C reative and collaborative energy pulses through LASALLE, the heart of the contemporary art community in Singapore. It is here that the next generation of movers and shakers is shaped, ready to break convention and inspire change. LASALLE constantly pushes its students towards – and beyond – their personal best.
Current first year student Benjamin Low and dance alumna Jeryl Lee share how LASALLE has given them an ideal platform not just for creative expression, but also discovery and success.
The decision to enrol came easily for Benjamin. Despite having industry experience on commercial film sets, he realised that furthering his education at LASALLE would enhance his skills. He recalls, “I realised that LASALLE has a very pragmatic approach to film education... Hearing this first-hand from students and graduates solidified LASALLE as my choice.”
THE PREMIER CHOICE
LASALLE is a coveted institution that has emerged into the fore of Singapore’s blooming arts and culture scene. This impressive reputation has secured LASALLE as a top choice for students pursuing a career in the contemporary arts.
On the contrary, Jeryl was in a different place in life. She was already in her third year of undergraduate studies in Bachelor of Engineering (Chemical), but she decided to dive into a career in dance after completing her degree. She remembers the moment when she made her choice, “It was at a LASALLE dance graduation show, which left a strong impression on me. In that show, there was a balance in terms of technicality and performativity, which was what I wanted to work and improve on. That’s when I decided LASALLE would be it.”
DANCER, RAW MOVES
Bachelor of Arts (Honours) Dance
CHALLENGING YOUR PERSONAL BOUNDARIES
With all-rounded courses, LASALLE ensures depth of study through both practical and theoretical learning. For Jeryl, the latter posed a “dreaded” challenge to her – but she took it as an opportunity to grow. She shares, “The Performance Theory and Thesis modules left a deep impression on me... These modules have reshaped my perspectives on dance and what a dance performance should be.”

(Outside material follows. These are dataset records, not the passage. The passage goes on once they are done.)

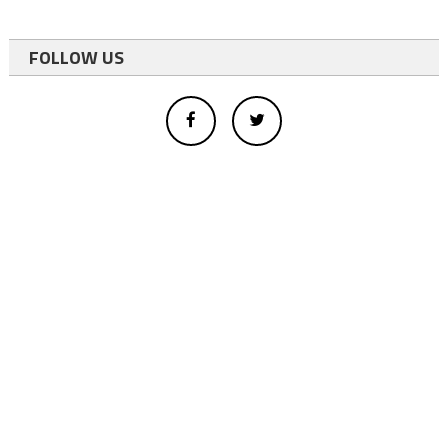
FOLLOW US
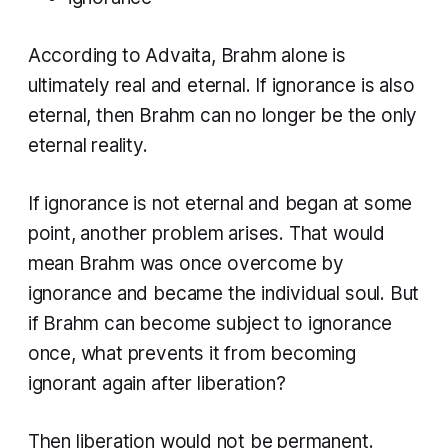
According to Advaita, Brahm alone is
ultimately real and eternal. If ignorance is also
eternal, then Brahm can no longer be the only
eternal reality.
If ignorance is not eternal and began at some
point, another problem arises. That would
mean Brahm was once overcome by
ignorance and became the individual soul. But
if Brahm can become subject to ignorance
once, what prevents it from becoming
ignorant again after liberation?
Then liberation would not be permanent.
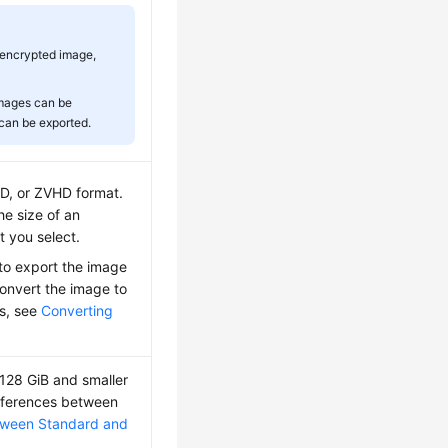
 encrypted image,
images can be
 can be exported.
, or ZVHD format.
he size of an
 you select.
to export the image
onvert the image to
ls, see
Converting
 128 GiB and smaller
differences between
etween Standard and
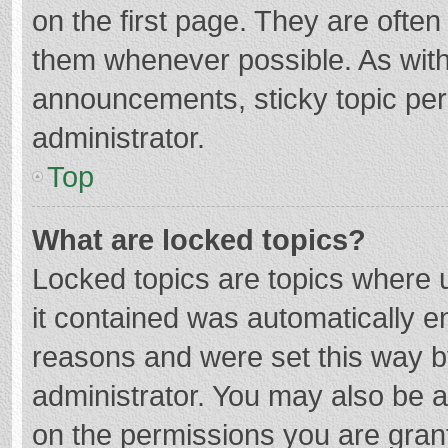
on the first page. They are ofte
them whenever possible. As wit
announcements, sticky topic per
administrator.
Top
What are locked topics?
Locked topics are topics where u
it contained was automatically 
reasons and were set this way b
administrator. You may also be 
on the permissions you are grant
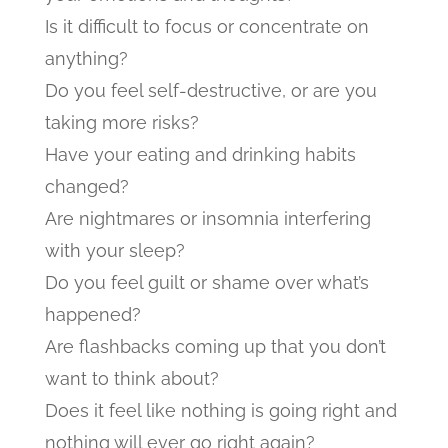
Is it difficult to focus or concentrate on
anything?
Do you feel self-destructive, or are you
taking more risks?
Have your eating and drinking habits
changed?
Are nightmares or insomnia interfering
with your sleep?
Do you feel guilt or shame over what’s
happened?
Are flashbacks coming up that you don’t
want to think about?
Does it feel like nothing is going right and
nothing will ever go right again?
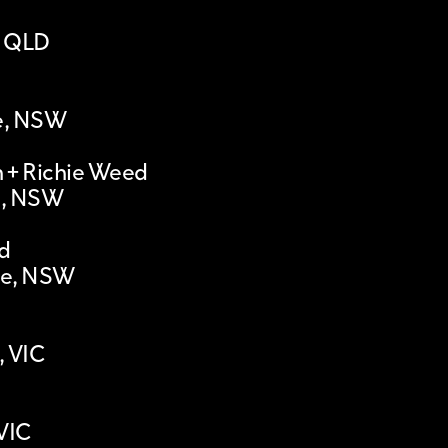
, QLD
le, NSW
 + Richie Weed
l, NSW
d
le, NSW
, VIC
VIC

She explains that the modules trained her to see dance differently and more critically. She is now “open to interpretations” when she watches a performance, and she “questions the meaning behind some dances”. This learning experience guided her towards a greater understanding of dance, she says.
On the other end, an equally challenging set of modules puts students’ practical skills to the test. Benjamin describes, “Practical work may take many days or hours to complete... Managing all these projects is an art by itself.” However, he is well-equipped thanks to the complementary modules he is exposed to in his course. He says, “LASALLE has managed to bring together different modules to create a cohesive learning experience that will benefit both novices and those with prior experience.”
In fact, some of these projects are a treat for passionate students. For example, Benjamin recalls having acclaimed director and producer Fran Borgia as an editing lecturer in one of his modules. He shares, “His vast experience producing and editing feature films, such as The Apprentice and A Yellow Bird, is something that I truly respect. Fran is more than happy to share his valuable experiences, which makes classes insightful.”
Bachelor of Arts (Honours) Film
LEARNING BEYOND THE CLASSROOM
Extending beyond practical and theoretical curriculum, LASALLE also instills lifelong and prized soft skills that are needed to navigate the working world. Benjamin notes, “I’ve picked up people skills in school... It helps me to be a better listener and be more receptive to people when they share their experiences.”
Similarly, Jeryl shares that she has benefitted greatly from this. She says, “Flexibility, adaptability, professionalism and communication are very relatable to my career in a sense that a dancer needs to be able to adapt to different choreographers’ dancing and working styles when creating a new work. Communication is also very important in delivering our concepts and thoughts.”
With their experiences in LASALLE, how would they advise students contemplating their course of study? Benjamin says, “It’s okay if you haven’t found your calling. Take time to find out what gives you that sense of satisfaction and start exploring from there.”
Echoing Benjamin’s sentiments, Jeryl encourages, “Think hard and consider all the pros and cons, but don’t be afraid to take risks. If you want it and you can see yourself doing it, go for it.”